» **WHAT THIS TASK INVOLVES**
Please report how many lines of the listing hold the word "运动记录". Add nothing to the number.

» **DATA EXTRACT**
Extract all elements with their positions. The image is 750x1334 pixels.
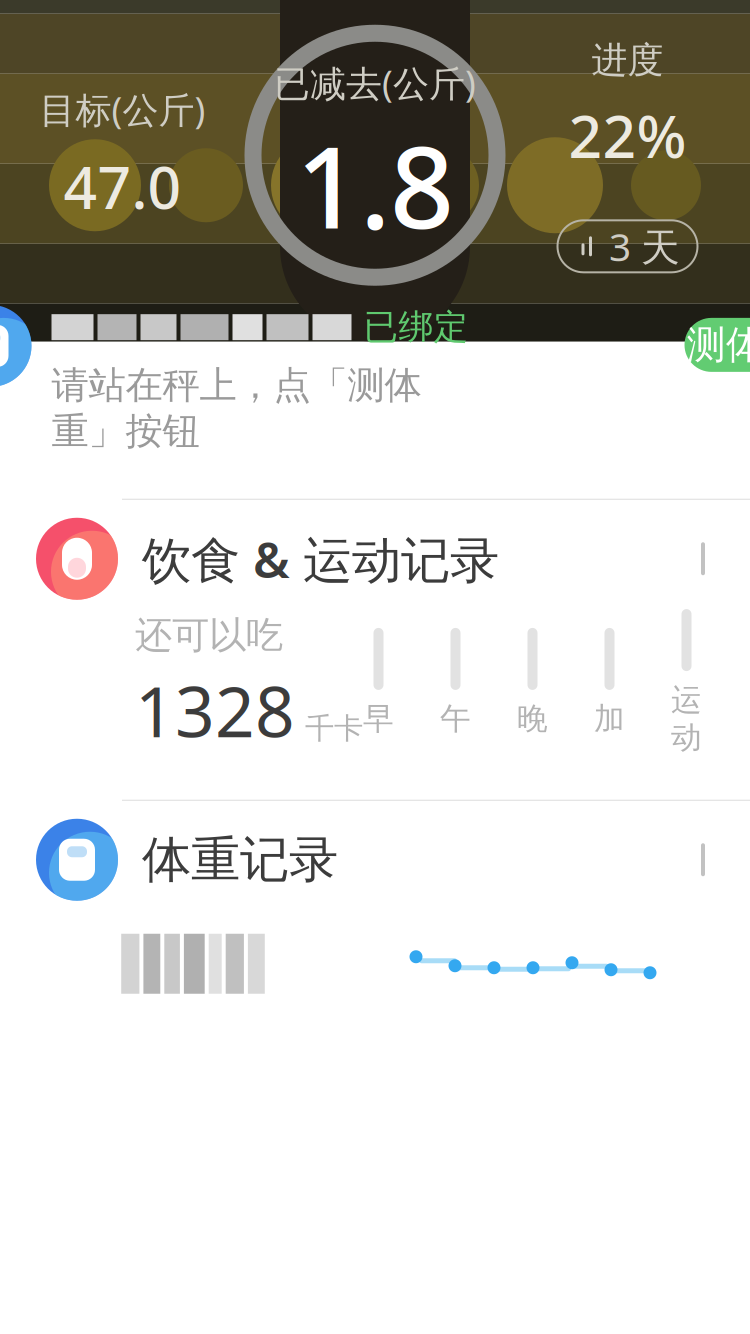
staticText: 千卡 (305, 710, 363, 746)
staticText: 饮食 & 运动记录 (142, 526, 499, 592)
staticText: 1328 (135, 664, 295, 756)
staticText: 已绑定 (364, 306, 468, 348)
staticText: 目标(公斤) (40, 85, 206, 133)
staticText: 还可以吃 (135, 612, 283, 658)
staticText: 早 (363, 700, 394, 738)
button[interactable]: 测体重 (684, 318, 750, 372)
staticText: 1.8 (296, 111, 454, 260)
staticText: 进度 (592, 38, 664, 82)
staticText: 已减去(公斤) (274, 59, 476, 107)
staticText: 3 天 (609, 221, 680, 272)
staticText: 22% (568, 96, 686, 174)
staticText: 请站在秤上，点「测体重」按钮 (52, 362, 422, 454)
staticText: 体重记录 (142, 830, 338, 890)
button[interactable]: 饮食 & 运动记录 (0, 500, 750, 800)
staticText: 午 (440, 700, 471, 738)
staticText: 加 (594, 700, 625, 738)
button[interactable]: 3 天 (558, 220, 698, 272)
staticText: 运动 (671, 681, 702, 756)
button[interactable]: 体重记录 (0, 801, 750, 1033)
button[interactable]: 已绑定 (0, 342, 750, 499)
staticText: 测体重 (687, 321, 750, 369)
staticText: 晚 (517, 700, 548, 738)
staticText: 47.0 (64, 147, 182, 225)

» **TASK RESULT**
2